Our Core Virtues

"But in truth Justice was, as it seems, something of this sort; however, not with respect to a man's minding his external business, but with respect to what is within, with respect to what truly concerns him and his own."​



“I will choose to think well and act correctly.”

Prudence is the ability to govern and discipline oneself by the use of reason. It is classically considered to be a cardinal virtue and has a directive capacity with regard to the other virtues. It lights the way and measures the arena for their exercise. Without prudence, bravery becomes foolhardiness; mercy sinks into weakness, free self-expression and kindness into censure, humility into degradation and arrogance, selflessness into corruption, and temperance into fanaticism. The function of prudence is to point out which course of action is to be taken in any concrete circumstances. 

Howard Chandler Christy (1940), Scene at the Signing of the Constitution of the United States


“I will be brave and persevere in difficult times.”

Courage (also called bravery or valor) is the choice and willingness to confront agony, pain, danger, uncertainty, or intimidation. Physical courage is bravery in the face of physical pain, hardship, even death, or threat of death; while moral courage is the ability to act rightly in the face of popular opposition.

Emanuel Leutze (1851), Washington Crossing the Delaware


“I will exercise self-control, discretion, and temperance in all things.”

Moderation, also known as temperance, is defined as voluntary self-restraint. This includes restraint from revenge by practicing non-violence and forgiveness, restraint from arrogance by practicing humility and modesty, restraint from excesses such as extravagant luxury or splurging, and restraint from rage or craving by practicing calmness and self-control.

Pieter Bruegel the Elder (1560), Landscape with the Fall of Icarus


“I will obey rules, respect authority, and treat others fairly.”

Justice, in its broadest sense, is the principle that people receive that which they deserve, with the interpretation of what then constitutes “deserving” being impacted upon by numerous fields, with many differing viewpoints and perspectives, including the concepts of moral correctness based on ethics, rationality, law, religion, equity and fairness.

 Jacques-Louis David (1787), The Death of Socrates


“I will seek those things which are good, true, and beautiful.”

Wisdom is the ability to contemplate and act productively using knowledge, experience, understanding, common sense, and insight. It is associated with attributes such as unbiased judgment, compassion, experiential self-knowledge, self-transcendence and non-attachment. Wisdom is the capacity to have foreknowledge of something, to know the consequences of all the available course of actions, and to yield or take the options with the most advantage either for present or future implication.
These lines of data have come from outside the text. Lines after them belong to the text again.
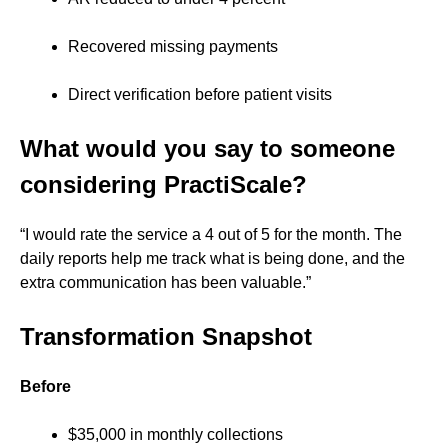
Recovered missing payments
Direct verification before patient visits
What would you say to someone
considering PractiScale?
“I would rate the service a 4 out of 5 for the month. The
daily reports help me track what is being done, and the
extra communication has been valuable.”
Transformation Snapshot
Before
$35,000 in monthly collections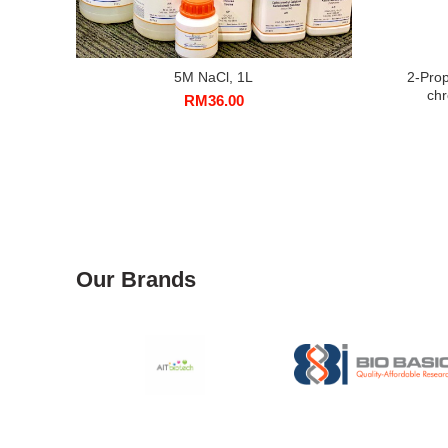
5M NaCl, 1L
2-Prop
ch
RM
36.00
Our Brands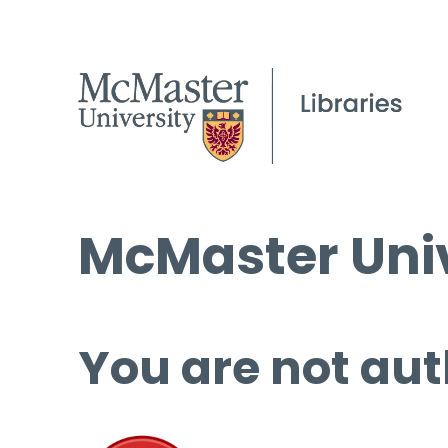
McMaster Univ
You are not aut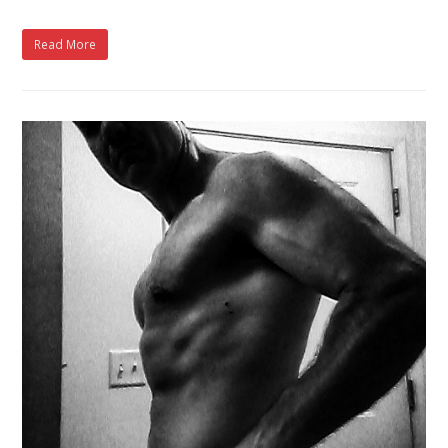
Read More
Raphael (1509-1511), The School of Athens


“I will not be prideful or arrogant in my words, actions, or habits.”

Humility is the quality of being humble; a trait that is characterized by a modest and respectful attitude towards oneself and others. Humility  contrasts with narcissism, hubris and other forms of pride and is an idealistic and rare intrinsic construct that has an extrinsic side.
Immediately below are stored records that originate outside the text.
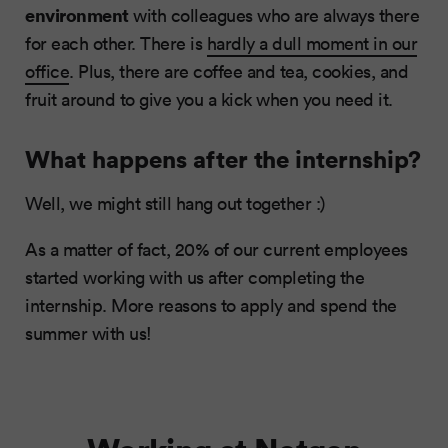
environment
with colleagues who are always there
for each other. There is
hardly a dull moment in our
office
. Plus, there are coffee and tea, cookies, and
fruit around to give you a kick when you need it.
What happens after the internship?
Well, we might still hang out together :)
As a matter of fact, 20% of our current employees
started working with us after completing the
internship. More reasons to apply and spend the
summer with us!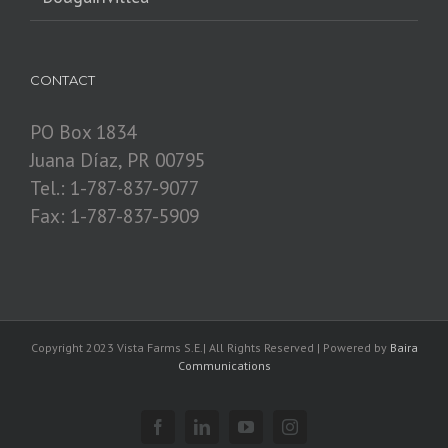
CONTACT
PO Box 1834
Juana Díaz, PR 00795
Tel.: 1-787-837-9077
Fax: 1-787-837-5909
Copyright 2023 Vista Farms S.E.| All Rights Reserved | Powered by
Baira
Communications
Facebook
Linkedin
YouTube
Instagram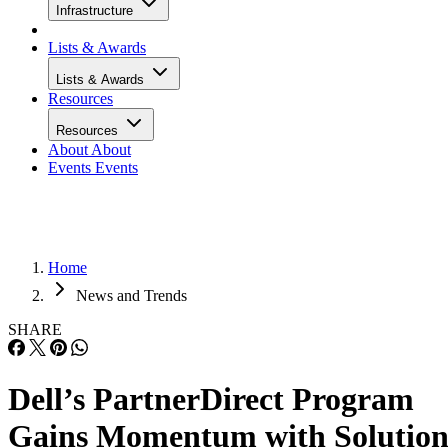
Infrastructure
Lists & Awards
Lists & Awards
Resources
Resources
About
About
Events
Events
Home
News and Trends
SHARE
Dell’s PartnerDirect Program
Gains Momentum with Solutio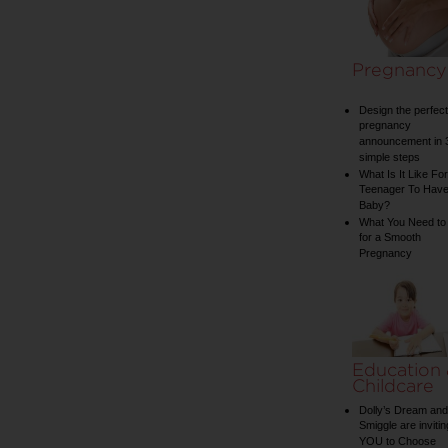
Pregnancy
Design the perfect
pregnancy
announcement in 
simple steps
What Is It Like For
Teenager To Have
Baby?
What You Need to
for a Smooth
Pregnancy
Education
Childcare
Dolly’s Dream and
Smiggle are invitin
YOU to Choose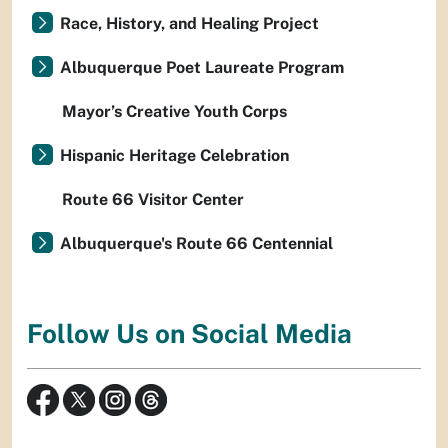
Race, History, and Healing Project
Albuquerque Poet Laureate Program
Mayor’s Creative Youth Corps
Hispanic Heritage Celebration
Route 66 Visitor Center
Albuquerque's Route 66 Centennial
Follow Us on Social Media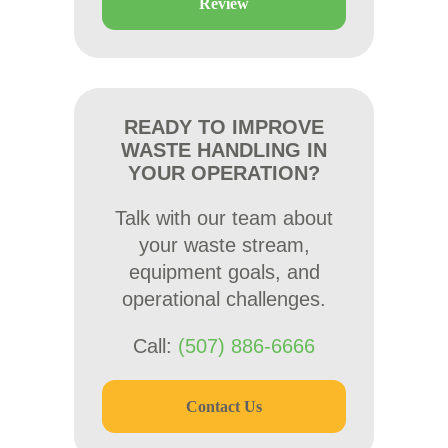
Review
READY TO IMPROVE
WASTE HANDLING IN
YOUR OPERATION?
Talk with our team about
your waste stream,
equipment goals, and
operational challenges.
Call:
(507) 886-6666
Contact Us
Rembrandt (1661-1669), The Return of the Prodigal Son


“I will admire and learn with all my heart.”

Wonder is comparable to the surprise that people feel when perceiving something rare or unexpected (but not threatening). It has historically been seen as an important aspect of human nature, specifically being linked with curiosity and the drive behind intellectual exploration. Wonder is also often compared to the emotion of awe, but awe implies fear or respect rather than joy. 

 Johannes Vermeer (1668), The Astronomer


“I will treat others with respect and seek friends who make me better.”
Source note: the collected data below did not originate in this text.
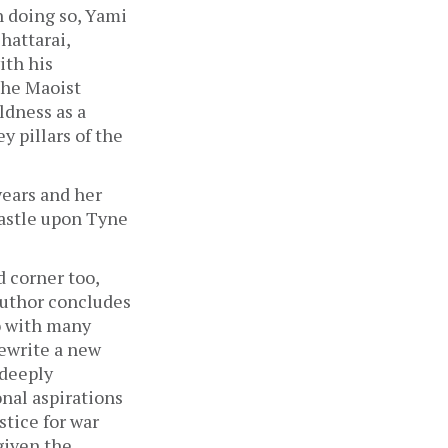
 doing so, Yami 
attarai, 
th his 
he Maoist 
dness as a 
 pillars of the 
ears and her 
astle upon Tyne 
 corner too, 
author concludes 
o with many 
ewrite a new 
deeply 
al aspirations 
tice for war 
given the 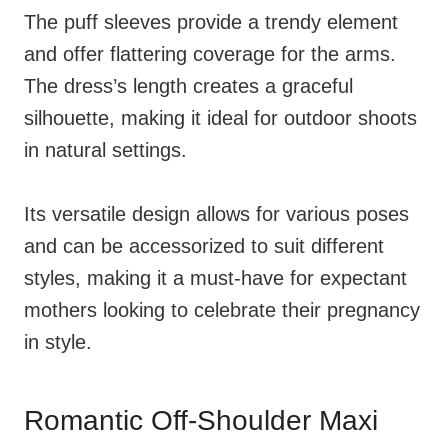
The puff sleeves provide a trendy element
and offer flattering coverage for the arms.
The dress’s length creates a graceful
silhouette, making it ideal for outdoor shoots
in natural settings.
Its versatile design allows for various poses
and can be accessorized to suit different
styles, making it a must-have for expectant
mothers looking to celebrate their pregnancy
in style.
Romantic Off-Shoulder Maxi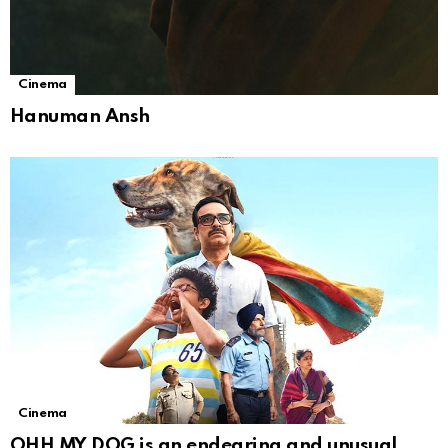
Cinema
Hanuman Ansh
Cinema
OHH MY DOG is an endearing and unusual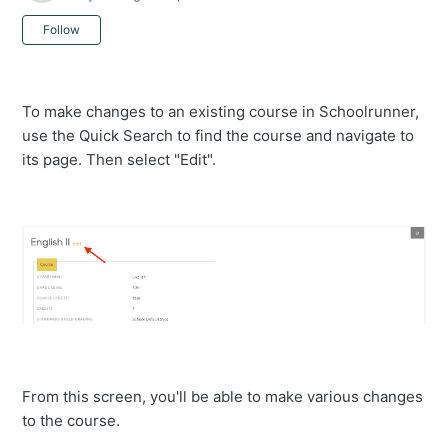
Not yet followed by anyone
Follow
To make changes to an existing course in Schoolrunner,
use the Quick Search to find the course and navigate to
its page. Then select "Edit".
From this screen, you'll be able to make various changes
to the course.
Friendship is a relationship of mutual affection between people. It is a stronger form of interpersonal bond than an “acquaintance” or an “association”. Friendships are foremost formed by choice, typically on the basis that the parties involved admire each other on an intimate level, enjoying aspects such as commonality and socializing.

 Winslow Homer (1872), Snap the Whip


“I will act with civility and serve others wherever possible.”

Responsibility is a commitment or expectation to perform some action in general or if certain circumstances arise. Responsibility may arise from a system of ethics or morality. A civic responsibility is often perceived as something owed to one’s country (patriotism), or to one’s homeland or community.

Federico Barocci (1598), Aeneas Fleeing from Troy


“I will have an attitude of thankfulness and say thank you to others.”

Gratitude is a feeling of appreciation (or similar positive response) by a recipient of another’s kindness. This kindness can be gifts, help, favors, or another form of generosity to another person. Gratitude contributes not only to positive affect and other life outcomes, but also to a decrease in negative affect.